I have a data vector $p$ and I want to test if its true distribution is uniform[0,1]. So I ran a 2 similar KS tests, one with $y = p$ and the other with $y = ecdf(p)$.
ks.test(runif(length(p), min = 0 , max= 1), p)
Please forgive me for not being able to show you guys the data vector p, because its length is 100000. Nonetheless, all entries in vector $p$ takes values between 0 and 1, i.e. [0,1] (inclusive).
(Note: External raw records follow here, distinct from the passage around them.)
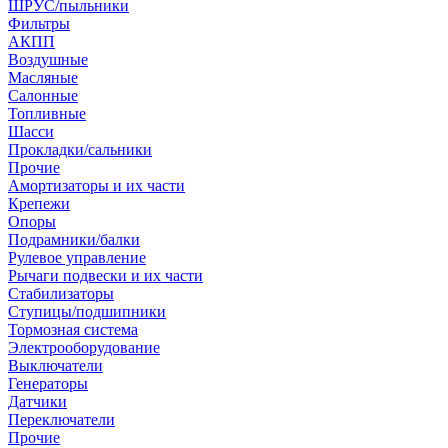
ШРУС/пыльники
Фильтры
АКПП
Воздушные
Масляные
Салонные
Топливные
Шасси
Прокладки/сальники
Прочие
Амортизаторы и их части
Крепежи
Опоры
Подрамники/балки
Рулевое управление
Рычаги подвески и их части
Стабилизаторы
Ступицы/подшипники
Тормозная система
Электрооборудование
Выключатели
Генераторы
Датчики
Переключатели
Прочие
The result of the above test is:
Two-sample Kolmogorov-Smirnov test
data: runif(length(p), min = 0, max = 1) and p
D = 0.0082, p-value = 0.2463
alternative hypothesis: two-sided
but it comes with a warning message at the end:
Warning message:
In ks.test(runif(length(p), min = 0, max = 1), p) :
cannot compute correct p-values with ties
The 2nd KS test that was ran at the same time (which I thought could avoid getting warning messages):
print(ks.test(runif(length(p), min = 0 , max= 1), ecdf(p)))
Results:
One-sample Kolmogorov-Smirnov test
data: runif(length(p) + 1000, min = 0, max = 1)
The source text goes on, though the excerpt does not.